這個漂亮的小姑娘,是第一個不把他的病當病的。
他感覺自己就是得了一個簡單的感冒,很快就能好了。
錢景濤忍住嗚咽的情緒,重重地點了頭,緊繃的身體在這一刻也徹底放松下來。
郝秉嚴見這一幕,后知后覺意識到,楚若渝的善良和優秀,幾乎是浸在骨子里的。
面對患者時,她不會有高高在上、凌駕于眾人的姿態,親切的令人喜歡。
這瞬間,郝秉嚴心內那不為人知的想法像瘋長的藤蔓,以迅雷不及掩耳的速度,蔓延了一片。
所謂針灸,就是通過提插捻轉等不同的操作方式的變化組合來達到不同的目的,每扎一個穴位,她都會叮囑郝秉嚴針刺的角度、方向、深度。

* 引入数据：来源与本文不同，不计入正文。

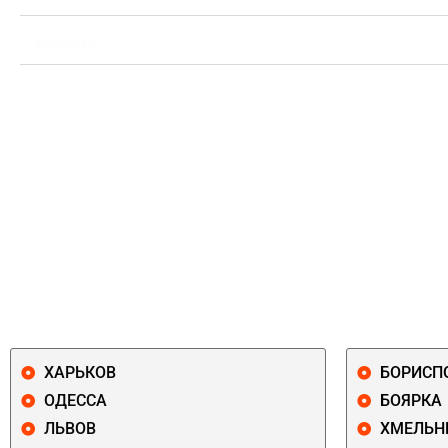
ВЫПЛАТА
ХАРЬКОВ
БОРИСП
ОДЕССА
БОЯРКА
ЛЬВОВ
ХМЕЛЬН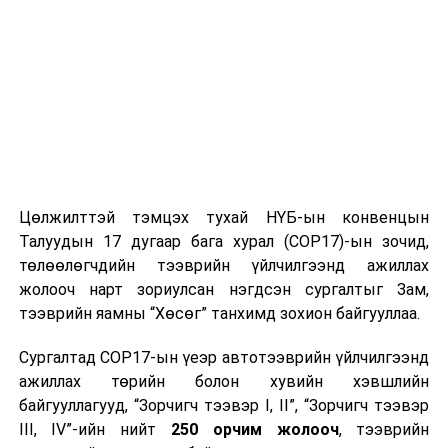
ТЭРЭЛЖ ОРЧМООР:
Багавтар үүлтэй.
Бороо орохгүй. Салхи баруун хойноос
секундэд 5-10 метр. Өдөртөө 18-20 хэм
дулаан байна.
2025 оны зургаадугаар сарын 19-нөөс ыг хүртэлх
цаг агаарын урьдчилсан төлөв
Зургаадугаар сарын 19-нд Алтайн уулархаг нутаг, Халх
Цөлжилттэй тэмцэх тухай НҮБ-ын конвенцын
голын хөндийгөөр, 20, 21-нд Алтай, Хангайн уулархаг
Талуудын 17 дугаар бага хурал (COP17)-ын зочид,
нутаг, Халх голын хөндийгөөр, 22-нд Хангай,
төлөөлөгчдийн тээврийн үйлчилгээнд ажиллах
Хөвсгөлийн уулархаг нутгаар бороо, дуу цахилгаантай
жолооч нарт зориулсан нэгдсэн сургалтыг Зам,
аадар бороо орно. Салхи ихэнх хугацаанд секундэд 5-
тээврийн яамны “Хөсөг” танхимд зохион байгууллаа.
10 метр, зарим газраар борооны өмнө түр зуур
ширүүснэ. 19-нд нутгийн баруун хагаст, 20-ноос нийт
Сургалтад COP17-ын үеэр автотээврийн үйлчилгээнд
нутгаар халж, Дархадын хотгор, Монгол-Алтайн
ажиллах төрийн болон хувийн хэвшлийн
уулархаг нутаг, Завхан голын эх, Хүрэнбэлчир орчим,
байгууллагууд, “Зорчигч тээвэр I, II”, “Зорчигч тээвэр
Тэрэлж, Онон, Улз, Халх голын хөндий, Дарьгангын
III, IV”-ийн нийт
250 орчим жолооч
, тээврийн
тал нутгаар шөнөдөө 6-11 хэм, өдөртөө 21-26 хэм,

郝秉嚴像是劉姥姥進了大觀園般,已經被刺激的麻木,他甚至像個小學生般拿出了隨身攜帶的筆記,把每一個關鍵點都認真寫了下來。
他知道,一旦錢景濤真的好了,那他手里的筆記,就價值千金了。
楚若渝對身體的穴位了如指掌,所以扎針的速度非常快,見錢景濤昏昏欲睡的,她不以為意地拿起帕子擦了擦手,然后認真交代,“四十分鐘后,這些針就不必留了,間隔一個小時再次給他施針,不過這幾根,要留六個小時左右。”
郝秉嚴有些懵,“以后他就交給我了嗎?”
楚若渝理所當然地點了點頭,“想要更好、更直觀地學習切脈針灸,這不是一個大好的機會嗎?”頓了頓,她又補充了幾句,“第一個月,每五天施針一次,到第二個月的時候,我再來復診。”

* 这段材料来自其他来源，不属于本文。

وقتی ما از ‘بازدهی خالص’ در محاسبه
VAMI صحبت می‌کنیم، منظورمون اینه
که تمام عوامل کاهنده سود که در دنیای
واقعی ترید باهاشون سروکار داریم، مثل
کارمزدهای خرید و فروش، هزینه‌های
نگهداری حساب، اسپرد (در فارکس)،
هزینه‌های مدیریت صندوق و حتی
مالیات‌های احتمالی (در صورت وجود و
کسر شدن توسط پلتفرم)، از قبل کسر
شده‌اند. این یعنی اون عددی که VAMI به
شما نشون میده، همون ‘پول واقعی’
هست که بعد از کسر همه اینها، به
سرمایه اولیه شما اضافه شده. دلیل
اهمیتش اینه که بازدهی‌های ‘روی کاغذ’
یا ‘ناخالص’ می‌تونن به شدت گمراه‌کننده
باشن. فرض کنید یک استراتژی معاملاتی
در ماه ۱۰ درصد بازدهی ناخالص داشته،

“行了,該說的我都已經說完了,該做的也已經做到了,你就自己參悟吧。”
在楚若渝眼里,郝秉嚴雖然固守成規,但還是有那么一些天分的。
不然,她也不會在這里浪費這么多時間。
說完便徑直往門外的方向走。
郝秉嚴三步并作兩步,連忙追了出去,“等等等等,我還有事想和你商量。”
楚若渝停住腳步,苦口婆心道,“貪多嚼不爛,光切脈針灸,就足夠你研究好幾年的。你要是還想學其他的,等你把切脈針灸悟得透透的,我再來教你其他的。”
她說的真心實意。
郝秉嚴:“……”
郝秉嚴:“??!!”
切脈針灸足以讓一個普通的醫生站到人生巔峰,他本來以為是楚若渝的拿手絕技,結果倒好,人輕飄飄地說了一句,學會了,再來教其他的。
裂開了!
楚若渝究竟還會些什么?!
一時間郝秉嚴竟然不記得自己要說什么了,最后,他咽了一口口水,略帶艱難道,“我想求你幫個忙。”
楚若渝見他羞赧為難的模樣,不由得挑了挑眉,“你說就是了。”
她雖然頂著一副未成年的模樣,但實際上早就是個見多識廣的老妖怪了,對于一個人的品性,幾乎沒有看走眼,能和郝秉嚴說這么多,其實還是覺得這老頭怪可愛的。
郝秉嚴本以為楚若渝和他水平差不多,大不了就稍勝他一籌,厚著臉皮求一求再予以重利,對方應該不會拒絕他的請求。
現在他發現自己大錯特錯了。
有些話,他突然間怎么都說不出口。
楚若渝歪了歪頭,剛才老成持重的模樣早已消失不見,“不說我走了?”
郝秉嚴想了想自己的處境,一咬牙一跺腳,“兩年后,中醫界會有一場盛會。盛會包含的內容之一就是比試,只要在十八歲以下,不管任何人,都可以參加。”他臉色已經脹得通紅,說出來的話也虛的不行,“我希望,你能以我徒弟的名義,參加比試。”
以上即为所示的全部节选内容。